And of course, again there is this interesting twist -- not an accident -- Allison Krauss, the daintiest, most feminine little thing in the world, singing the man's part. Hard to imagine her out partying and drinking and cheating, but there she goes. Something bizarre has motivated the album's producer to push this CD right over the edge -- nobody in their right mind would have sweet, angelic, Allison Krauss rocking out on this self-loathing Little Milton song, and that might just be why they're doing it. It's one of those things, so crazy it just might work. Well, yes, it does, it really does.
The melody and lyric of this song, plus that intro, work together in the kludgiest way imaginable. It's a rocking three-chord ditty, going along in the predicable direction, and then it's like the verse runs out of lines, runs out of rhymes and she sings, "Let your loss be your lesson." And then there's that stupid intro line again, and then another verse. Nobody would write a song like this, would they? Yes, they would.
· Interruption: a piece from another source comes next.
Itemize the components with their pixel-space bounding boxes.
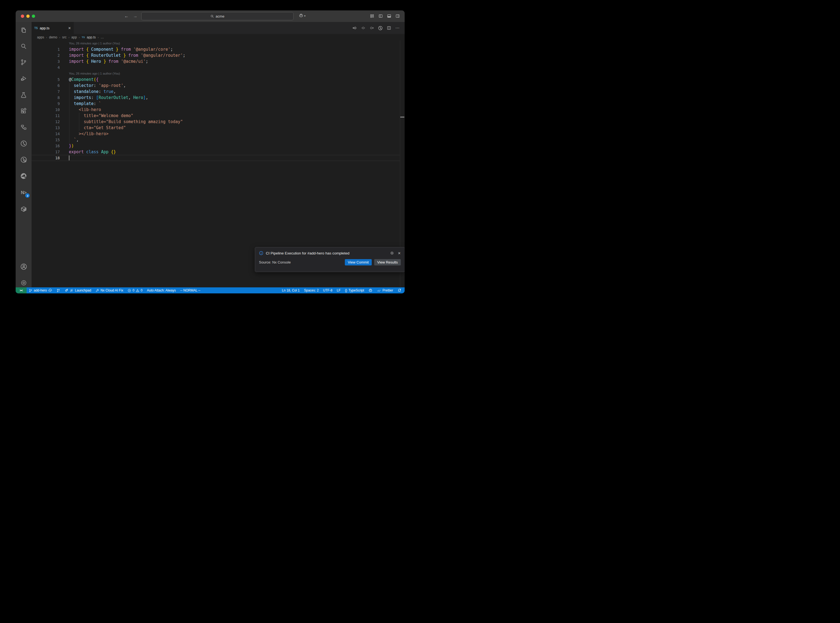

It's like looking at a Marc Chagall painting. Did you ever wonder why there are goats flying around in it, and everything's blue? No, you don't wonder those things, you accept them, and enjoy the flying-blue-goatness of it.
Two of the darkest songs in the set are Tom Waits' "Trampled Rose" and Townes van Zandt's "Nothin'."
"Trampled Rose" starts with a banjo, and a ghost of a vocal (Allison Krauss) rising up out of it. The melody wanders eerily over the plunk of the banjo, strings play low in the background, there is some strange percussion stuff. Remember the gypsy caravan where the wolf-man -- I mean the real wolf-man, Lon Chaney, Jr. -- gets his palm read, in the fog, and the gypsy woman sees something frightening? That's where this song comes from. She looks into his face and refuses to tell him that she has seen the mark on his palm.
This album is about the sound, the ambiance. Songs don't necessarily go anywhere, or come from anywhere, harmonic tides shift without resolving, centering now here and now there, now certain and now ambiguous, these songs force you to be in the moment, to feel the feeling. "Trampled Rose" is nothing but a feeling.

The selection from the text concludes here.